If you want to reset the counters you can set the Reset fail count after field to zero which will cause the counters to reset after each failure.

Turning Off the JIT Debugger
One of the main reasons you write a service is to do something without user intervention (or even with a user logged in). One of the problems with this implementation is that you end up throwing an unhandled exception, by design, from the Stop event handler. If the Microsoft Just-In-Time (JIT) debugger is configured to run on your system it will prompt you if you want to debug the application. For a service that you want to auto-recover this is a really bad thing, since….well there might not be anyone there to answer the prompt.

I found a few tips on how to turn this off. You can read about them here.

Note: If you have multiple versions of Visual Studio installed (I have 2005 and 2003 installed) you have to turn off the JIT debugger for each version.

Service Source Code
Here is the source code for the service. The service is designed to fail after 30 seconds to test the recovery mechanisms of the Windows services.
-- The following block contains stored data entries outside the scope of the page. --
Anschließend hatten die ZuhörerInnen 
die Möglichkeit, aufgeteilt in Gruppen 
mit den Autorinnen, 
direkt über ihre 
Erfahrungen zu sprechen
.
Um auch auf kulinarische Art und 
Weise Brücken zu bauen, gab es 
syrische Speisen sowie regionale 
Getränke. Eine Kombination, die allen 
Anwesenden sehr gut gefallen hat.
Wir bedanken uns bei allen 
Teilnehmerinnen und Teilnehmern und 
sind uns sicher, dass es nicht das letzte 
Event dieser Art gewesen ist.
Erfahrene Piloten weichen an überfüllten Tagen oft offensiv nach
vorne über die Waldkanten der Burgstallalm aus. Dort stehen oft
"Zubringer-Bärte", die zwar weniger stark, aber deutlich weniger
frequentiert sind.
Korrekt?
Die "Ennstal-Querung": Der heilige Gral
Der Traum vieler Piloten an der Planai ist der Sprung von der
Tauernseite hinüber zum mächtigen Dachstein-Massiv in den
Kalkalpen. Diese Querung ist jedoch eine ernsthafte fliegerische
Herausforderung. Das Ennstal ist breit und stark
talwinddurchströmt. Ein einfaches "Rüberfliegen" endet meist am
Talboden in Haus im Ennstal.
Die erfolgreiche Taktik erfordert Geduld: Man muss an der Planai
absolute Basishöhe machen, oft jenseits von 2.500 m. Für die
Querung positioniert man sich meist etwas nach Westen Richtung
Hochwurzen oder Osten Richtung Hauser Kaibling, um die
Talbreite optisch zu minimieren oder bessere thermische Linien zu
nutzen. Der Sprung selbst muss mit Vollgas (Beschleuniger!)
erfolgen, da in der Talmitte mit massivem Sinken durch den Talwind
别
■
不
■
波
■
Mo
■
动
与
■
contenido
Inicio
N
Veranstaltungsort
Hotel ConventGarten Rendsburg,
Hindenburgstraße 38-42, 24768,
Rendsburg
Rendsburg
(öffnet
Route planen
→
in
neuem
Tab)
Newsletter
The code automatically generated for the installer was not modified at all, except to change the service name which was described above.

using System;
using System.Collections.Generic;
using System.ComponentModel;
using System.Data;
using System.Diagnostics;
using System.ServiceProcess;
using System.Text;
using System.Threading;

namespace TestService
{
    public partial class FailingService : ServiceBase
    {
        private Thread _workerThread;

        // Used to cache any unhandled exception
        private Exception _asyncException;

        public FailingService()
        {
            InitializeComponent();

            // Wire up the UnhandledExcepetion event of the current AppDomain.  
            // This will fire any time an undandled exception is thrown
            AppDomain.CurrentDomain.UnhandledException += new UnhandledExceptionEventHandler(UnhandledExceptionHandler);
        }

        void UnhandledExceptionHandler(object sender, UnhandledExceptionEventArgs e)
        {
            // Cache the unhandled excpetion and begin a shutdown of the service
            _asyncException = e.ExceptionObject as Exception;
            Stop();
        }

        protected override void OnStart(string[] args)      
        {
            // Start up a thread that will simulate a failure by throwing an unhandled exception asynchronously
            _workerThread = new Thread(new ThreadStart(SimulateAsyncFailure));
            _workerThread.Start();

        }

        protected override void OnStop()
        {
            // If there was an unhandled exception, throw it here
            // Make sure to wrap the unhandled exception, as opposed to just rethrowing it, to preserve its StackTrace
            // To wrap it, create a new Exception and pass the unhandled exception as the InnerException
            // The exception info will be in the Windows Event Viewer's Application log
            // You could also use some logging/tracing mechanism to capture information about the exception 
            if( _asyncException != null )
                throw new InvalidOperationException("Unhandled exception in service", _asyncException );
        }

        private void SimulateAsyncFailure()
        {
            // Simulate an asynchronous unhandled excpetion by sleeping for some time and then throwing
            // There is no caller to catch this exception since it is running in a separate thread
            Thread.Sleep((int)TimeSpan.FromSeconds(30).TotalMilliseconds);
            throw new InvalidOperationException("Simulating a service error");
        }
    }
}

Programmatically Configuring Recovery
The installers do not provide any support for programmatically setting up the recovery actions, which I find a little frustrating. I did find some code here that will allow you to do this, but have not had a chance to test it out or incorporate it into the sample.